Provided entries:
···

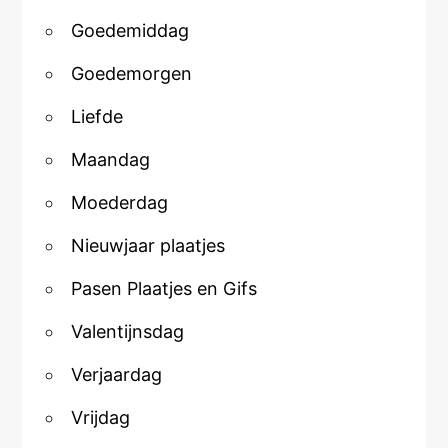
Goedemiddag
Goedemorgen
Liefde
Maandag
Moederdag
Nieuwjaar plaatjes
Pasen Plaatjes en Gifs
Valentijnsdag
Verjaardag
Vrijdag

···

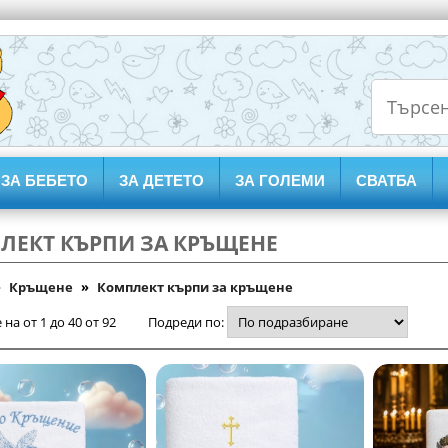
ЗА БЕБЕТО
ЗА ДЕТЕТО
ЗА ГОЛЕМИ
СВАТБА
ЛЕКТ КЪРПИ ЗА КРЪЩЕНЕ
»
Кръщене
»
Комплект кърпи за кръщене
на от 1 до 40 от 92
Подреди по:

···

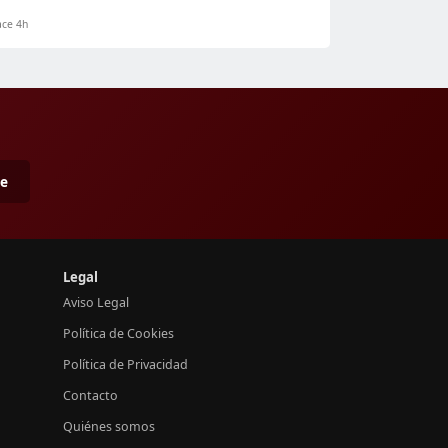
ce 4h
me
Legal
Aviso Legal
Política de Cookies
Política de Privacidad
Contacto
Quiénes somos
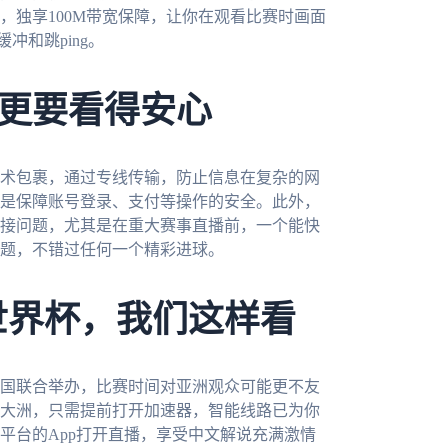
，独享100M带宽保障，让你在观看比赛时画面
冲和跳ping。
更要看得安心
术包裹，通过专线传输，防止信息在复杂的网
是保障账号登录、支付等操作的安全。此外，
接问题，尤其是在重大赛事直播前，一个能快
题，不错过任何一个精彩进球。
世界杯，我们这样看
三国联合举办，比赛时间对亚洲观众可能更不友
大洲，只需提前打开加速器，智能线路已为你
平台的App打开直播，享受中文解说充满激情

···

Task requirements:
Find the lines above with the word "Política". Copy them out.

Result for this exercise:
Política de Cookies
Política de Privacidad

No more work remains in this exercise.